Monash University campus
Marta Teperek, the Data Stewardship Coordinator at TU Delft Library, is now in Australia: doing a short study trip to exchange practice with Australian colleagues, and subsequently taking part in the RDA Plenary 15 Meeting and associated events in Melbourne.
She aims to post short updates from her trip.
On the second day of my study trip, I have met with David Groenewegen and his colleagues from Monash University. I met with colleagues working at the central Monash University Library (David, Neil Dickson, Beth Pearson, Patrick Splawa-Neyman and Andrew Harrison) and with colleagues from the Monash e-Research Center (Anitha Kannan, Stephen Dart and Nicholas McPhee).
In summary: I wish I had more time to spend with colleagues from Monash University – truly impressive work, despite a very lean team and a massive university (spread around several campuses… and continents) – there is really a lot to learn from their approach to research data.
While I am sure that my poor head wasn’t able to contain everything, see below some key highlights and points which I think are most important for us at TU Delft (and any other institution which aspires to have world-leading data management services).
Data Fluency and the importance of perseverance
At Monash University the main problem when it comes to providing digital skills training is the size of the institution: not only ~80,000 students, ~8,000 staff and ~5,000 doctoral students (source: Wikipedia), but also multiple campuses to take care of. To address the demand for training, the Library is now the hub of the Data Fluency initiative. The aim of this initiative is to empower researchers with skills to transform their own research data and workflows as they see fit, and make them more effective.

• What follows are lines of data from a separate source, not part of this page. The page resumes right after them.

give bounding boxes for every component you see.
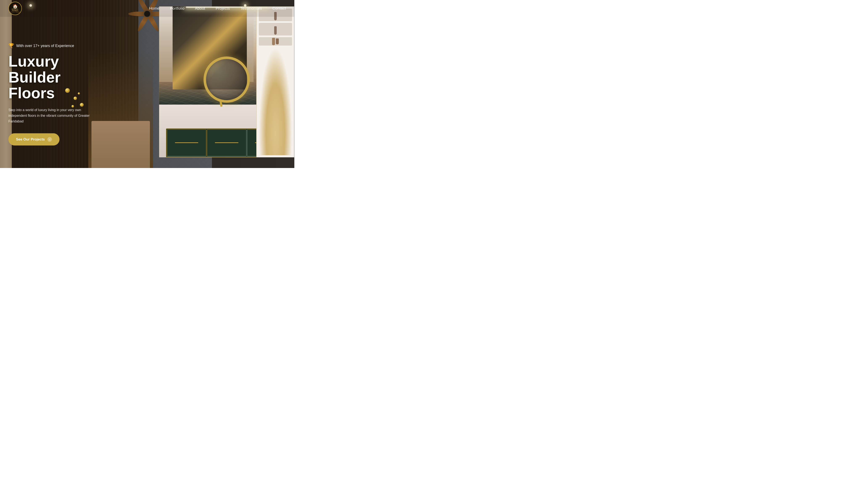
nav-link-projects[interactable]: Projects — [216, 6, 230, 11]
logo-circle: 🏠 Bindal Homes Interior Design — [8, 2, 22, 15]
nav-link-testimonials[interactable]: Testimonials — [240, 6, 262, 11]
nav-item-about[interactable]: About — [195, 6, 205, 11]
nav-item-testimonials[interactable]: Testimonials — [240, 6, 262, 11]
nav-links: Home Portfolio About Projects Testimonia… — [149, 6, 286, 11]
nav-item-contact[interactable]: Contact — [273, 6, 286, 11]
cta-label: See Our Projects — [16, 137, 45, 142]
hero-title-line1: Luxury Builder — [8, 53, 61, 86]
cabinet-door-1 — [167, 129, 206, 156]
cabinet-door-2 — [207, 129, 246, 156]
nav-item-portfolio[interactable]: Portfolio — [170, 6, 185, 11]
hero-title: Luxury Builder Floors — [8, 54, 114, 101]
hero-section: 🏠 Bindal Homes Interior Design Home Port… — [0, 0, 294, 168]
dried-plant — [259, 47, 292, 155]
nav-link-contact[interactable]: Contact — [273, 6, 286, 11]
logo-tagline: Interior Design — [10, 11, 20, 13]
cta-arrow-icon: › — [47, 137, 52, 142]
nav-item-home[interactable]: Home — [149, 6, 159, 11]
experience-text: With over 17+ years of Experience — [16, 43, 74, 48]
experience-badge: 🏆 With over 17+ years of Experience — [8, 43, 114, 49]
trophy-icon: 🏆 — [8, 43, 14, 49]
nav-link-home[interactable]: Home — [149, 6, 159, 11]
shelf-item-3 — [259, 37, 292, 46]
hero-subtitle: Step into a world of luxury living in yo… — [8, 107, 99, 124]
round-mirror — [204, 56, 250, 103]
nav-link-about[interactable]: About — [195, 6, 205, 11]
logo: 🏠 Bindal Homes Interior Design — [8, 2, 22, 15]
logo-icon: 🏠 — [13, 4, 18, 8]
cta-button[interactable]: See Our Projects › — [8, 133, 59, 146]
logo-brand-name: Bindal Homes — [9, 8, 21, 11]
nav-item-projects[interactable]: Projects — [216, 6, 230, 11]
navbar: 🏠 Bindal Homes Interior Design Home Port… — [0, 0, 294, 17]
nav-link-portfolio[interactable]: Portfolio — [170, 6, 185, 11]
bathroom-shelf — [256, 6, 294, 157]
bathroom-panel — [159, 6, 294, 158]
hero-content: 🏆 With over 17+ years of Experience Luxu… — [8, 43, 114, 146]
shelf-item-2 — [259, 23, 292, 35]
hero-title-line2: Floors — [8, 85, 55, 102]
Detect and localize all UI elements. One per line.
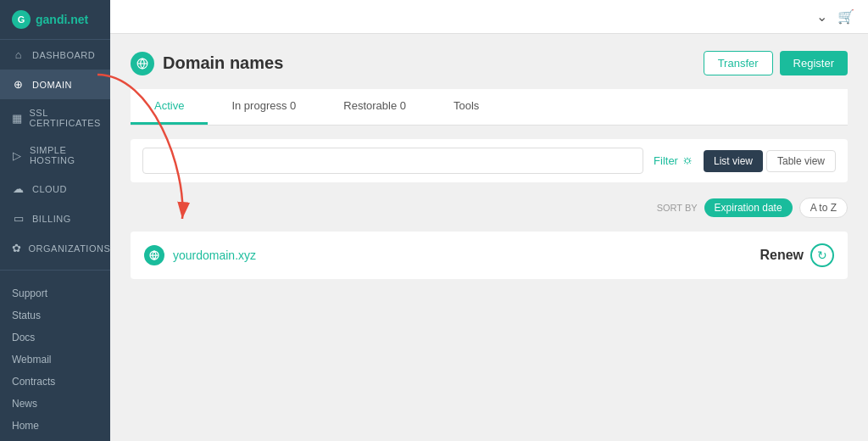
topbar: ⌄ 🛒 [110, 0, 868, 34]
sidebar-item-label: BILLING [32, 214, 71, 224]
sidebar: G gandi.net ⌂ DASHBOARD ⊕ DOMAIN ▦ SSL C… [0, 0, 110, 441]
sort-label: SORT BY [657, 203, 698, 213]
domain-name-link[interactable]: yourdomain.xyz [173, 248, 256, 262]
logo-icon: G [12, 10, 31, 29]
hosting-icon: ▷ [12, 149, 23, 162]
filter-row: Filter ⛭ List view Table view [131, 139, 848, 182]
cloud-icon: ☁ [12, 182, 25, 195]
search-input[interactable] [142, 148, 643, 174]
sidebar-bottom: Support Status Docs Webmail Contracts Ne… [0, 277, 110, 441]
sidebar-item-ssl[interactable]: ▦ SSL CERTIFICATES [0, 99, 110, 137]
page-title-icon [131, 52, 154, 75]
view-toggle: List view Table view [704, 150, 836, 172]
sidebar-bottom-home[interactable]: Home [0, 415, 110, 437]
sidebar-item-label: CLOUD [32, 184, 67, 194]
chevron-down-icon[interactable]: ⌄ [816, 8, 827, 25]
tab-active[interactable]: Active [131, 89, 208, 125]
list-view-button[interactable]: List view [704, 150, 763, 172]
filter-button[interactable]: Filter ⛭ [654, 154, 693, 167]
org-icon: ✿ [12, 242, 22, 254]
filter-label: Filter [654, 154, 678, 167]
sidebar-item-label: SIMPLE HOSTING [30, 145, 98, 165]
header-buttons: Transfer Register [704, 51, 848, 75]
sidebar-item-label: ORGANIZATIONS [29, 243, 111, 254]
content-area: Domain names Transfer Register Active In… [110, 34, 868, 441]
sidebar-item-billing[interactable]: ▭ BILLING [0, 204, 110, 233]
ssl-icon: ▦ [12, 112, 23, 125]
tab-in-progress[interactable]: In progress 0 [208, 89, 320, 125]
billing-icon: ▭ [12, 212, 25, 225]
sidebar-bottom-docs[interactable]: Docs [0, 327, 110, 349]
refresh-icon[interactable]: ↻ [810, 243, 834, 267]
sidebar-item-label: SSL CERTIFICATES [30, 108, 101, 128]
domain-favicon [144, 245, 164, 265]
domain-left: yourdomain.xyz [144, 245, 256, 265]
sidebar-bottom-contracts[interactable]: Contracts [0, 371, 110, 393]
renew-button[interactable]: Renew [760, 248, 804, 263]
sidebar-bottom-support[interactable]: Support [0, 282, 110, 304]
sidebar-item-simple-hosting[interactable]: ▷ SIMPLE HOSTING [0, 137, 110, 174]
table-row: yourdomain.xyz Renew ↻ [131, 232, 848, 279]
table-view-button[interactable]: Table view [766, 150, 836, 172]
page-title: Domain names [163, 53, 283, 73]
sidebar-item-domain[interactable]: ⊕ DOMAIN [0, 70, 110, 99]
filter-icon: ⛭ [682, 154, 693, 167]
register-button[interactable]: Register [780, 51, 848, 75]
sidebar-bottom-status[interactable]: Status [0, 304, 110, 327]
tabs-container: Active In progress 0 Restorable 0 Tools [131, 89, 848, 126]
page-header: Domain names Transfer Register [131, 51, 848, 75]
sidebar-item-organizations[interactable]: ✿ ORGANIZATIONS [0, 233, 110, 263]
sidebar-item-dashboard[interactable]: ⌂ DASHBOARD [0, 40, 110, 70]
sidebar-item-label: DOMAIN [32, 80, 72, 90]
tab-tools[interactable]: Tools [430, 89, 503, 125]
sidebar-item-label: DASHBOARD [32, 50, 95, 60]
main-content: ⌄ 🛒 Domain names Transfer Register [110, 0, 868, 441]
page-title-row: Domain names [131, 52, 283, 75]
sidebar-divider [0, 270, 110, 271]
sort-expiration-button[interactable]: Expiration date [704, 198, 793, 217]
domain-right: Renew ↻ [760, 243, 834, 267]
domain-icon: ⊕ [12, 78, 25, 91]
sidebar-nav: ⌂ DASHBOARD ⊕ DOMAIN ▦ SSL CERTIFICATES … [0, 40, 110, 277]
sidebar-item-cloud[interactable]: ☁ CLOUD [0, 174, 110, 204]
logo-text: gandi.net [36, 13, 88, 26]
sidebar-bottom-webmail[interactable]: Webmail [0, 349, 110, 371]
logo[interactable]: G gandi.net [0, 0, 110, 40]
cart-icon[interactable]: 🛒 [837, 8, 854, 25]
domain-list: yourdomain.xyz Renew ↻ [131, 232, 848, 279]
tab-restorable[interactable]: Restorable 0 [320, 89, 430, 125]
sort-az-button[interactable]: A to Z [799, 198, 848, 218]
sort-row: SORT BY Expiration date A to Z [131, 193, 848, 223]
transfer-button[interactable]: Transfer [704, 51, 773, 75]
dashboard-icon: ⌂ [12, 48, 25, 61]
sidebar-bottom-news[interactable]: News [0, 393, 110, 415]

Similarly to Melbourne’s Research Computing Services, the Data Fluency initiative has community engagement at its core. Courses are mostly based on Carpentry-style lessons and are taught by academics and professional staff. In addition, postgraduate students are often hired as professional instructors (this means a workforce of dozen people paid by the hour for their work). This allows the library to run courses every week. Last year they have trained impressive 1,200 people (this year’s target is even higher at 1,500!). The instructors are part of Monash University Community of Practice – people who attended previous workshops and want to continue learning through sharing, exchange, and regular interactions. In addition to frequent workshops, the community is sustained by afternoon data seminars (monthly) and Friday drop-in sessions (weekly).
Perseverance can be sometimes very important
At TU Delft we also tried running our Coding Lunch and Data Crunch sessions (monthly) as drop-in opportunities for any code and data questions. However, not many researchers attended these sessions and as a result, they are now on hold. Interestingly, colleagues from Monash explained to me that in their case perseverance was key. They also experienced sessions where no researchers turned up. Instead of stopping the sessions, they experimented with locations. Turned out that rooms with glass windows (so that passersby can see that the inside is not scary), proximity to cafeterias, and organising the sessions in locations which don’t require researchers to make a lot of effort to get to, worked best.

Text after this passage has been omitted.